**What you have to do**
In the records below, find the line with "What else can I help you with?", then copy each line exactly until you have copied the line with "Vs. Short-Term Goal". Leave any picture out.

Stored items
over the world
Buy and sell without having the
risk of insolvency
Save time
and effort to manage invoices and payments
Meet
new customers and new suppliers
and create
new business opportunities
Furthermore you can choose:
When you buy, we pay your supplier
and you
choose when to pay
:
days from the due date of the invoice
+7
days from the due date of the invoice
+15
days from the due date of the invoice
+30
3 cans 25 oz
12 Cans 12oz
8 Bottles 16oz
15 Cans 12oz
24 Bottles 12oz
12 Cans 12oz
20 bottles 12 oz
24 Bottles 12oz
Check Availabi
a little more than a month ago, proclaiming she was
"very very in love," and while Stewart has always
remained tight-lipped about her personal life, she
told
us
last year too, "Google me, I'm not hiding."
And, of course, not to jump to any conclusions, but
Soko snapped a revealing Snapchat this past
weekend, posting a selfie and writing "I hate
* * *
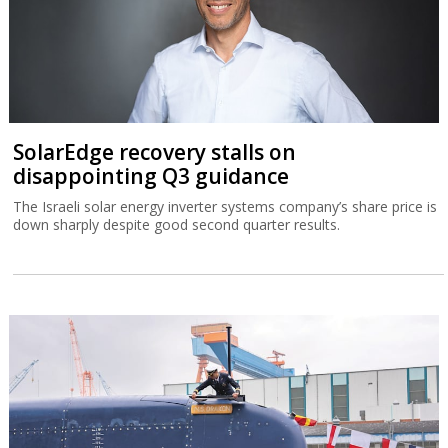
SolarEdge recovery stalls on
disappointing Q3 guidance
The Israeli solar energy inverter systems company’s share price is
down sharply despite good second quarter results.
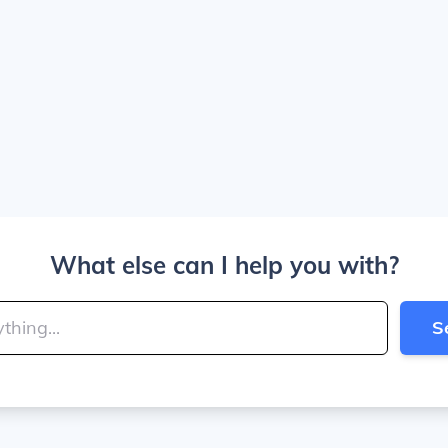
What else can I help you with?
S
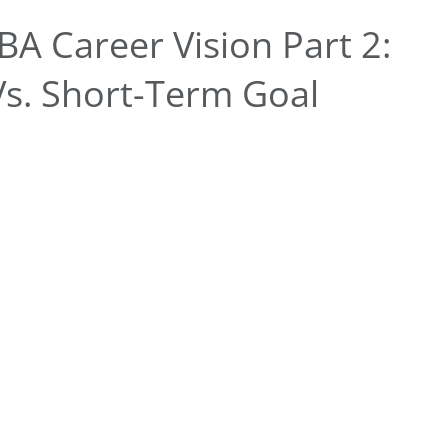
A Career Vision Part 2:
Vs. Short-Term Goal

**Response**
What else can I help you with?
S
A Career Vision Part 2:
Vs. Short-Term Goal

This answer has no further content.